Steuber V, Schultheiss NW, Silver RA, De Schutter E, Jaeger D - J Comput Neurosci (2010)

Bottom Line: Rebound firing following strong Purkinje cell input bursts was also possible, but only if the chloride reversal potential was more negative than -70 mV to allow de-inactivation of rebound currents.Fast rebound bursts due to T-type calcium current and slow rebounds due to persistent sodium current could be differentially regulated by synaptic input, and the pattern of these rebounds was further influenced by HCN current.Our findings suggest that active properties of DCN neurons could play a crucial role for signal processing in the cerebellum.

View Article: PubMed Central - PubMed

Affiliation: Science and Technology Research Institute, University of Hertfordshire, Hatfield Herts, AL10 9AB, UK.

ABSTRACT
Significant inroads have been made to understand cerebellar cortical processing but neural coding at the output stage of the cerebellum in the deep cerebellar nuclei (DCN) remains poorly understood. The DCN are unlikely to just present a relay nucleus because Purkinje cell inhibition has to be turned into an excitatory output signal, and DCN neurons exhibit complex intrinsic properties.

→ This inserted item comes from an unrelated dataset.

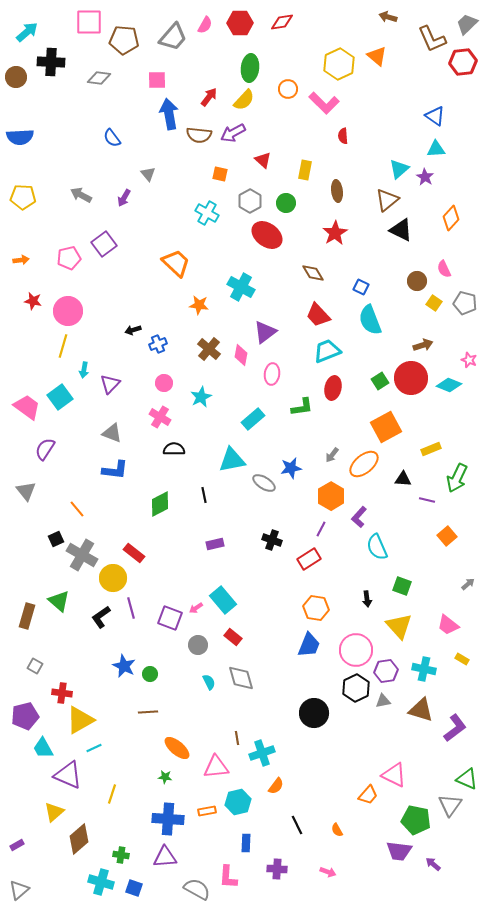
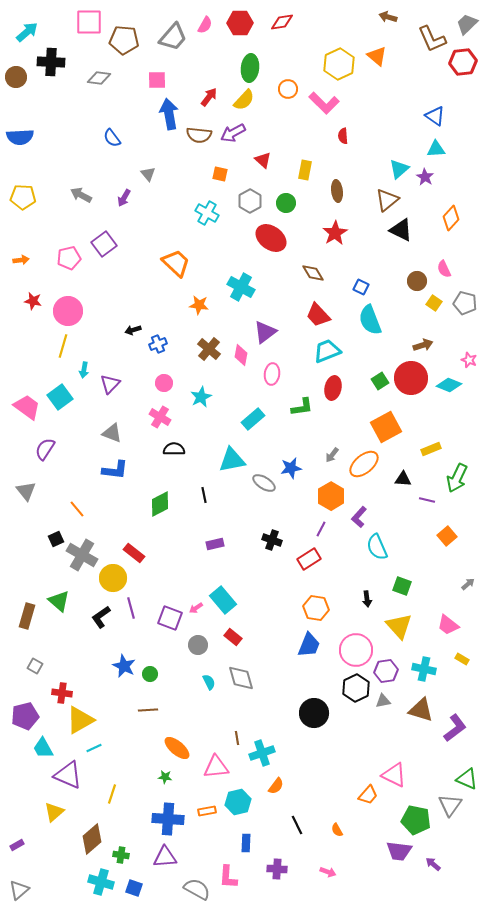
red ellipse at (267, 235): moved 4 px right, 3 px down
brown line at (148, 712): moved 2 px up
brown diamond at (79, 839): moved 13 px right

In particular, DCN neurons exhibit a range of rebound spiking properties following hyperpolarizing current injection, raising the question how this could contribute to signal processing in behaving animals. Computer modeling presents an ideal tool to investigate how intrinsic voltage-gated conductances in DCN neurons could generate the heterogeneous firing behavior observed, and what input conditions could result in rebound responses. To enable such an investigation we built a compartmental DCN neuron model with a full dendritic morphology and appropriate active conductances. We generated a good match of our simulations with DCN current clamp data we recorded in acute slices, including the heterogeneity in the rebound responses. We then examined how inhibitory and excitatory synaptic input interacted with these intrinsic conductances to control DCN firing. We found that the output spiking of the model reflected the ongoing balance of excitatory and inhibitory input rates and that changing the level of inhibition performed an additive operation. Rebound firing following strong Purkinje cell input bursts was also possible, but only if the chloride reversal potential was more negative than -70 mV to allow de-inactivation of rebound currents. Fast rebound bursts due to T-type calcium current and slow rebounds due to persistent sodium current could be differentially regulated by synaptic input, and the pattern of these rebounds was further influenced by HCN current. Our findings suggest that active properties of DCN neurons could play a crucial role for signal processing in the cerebellum.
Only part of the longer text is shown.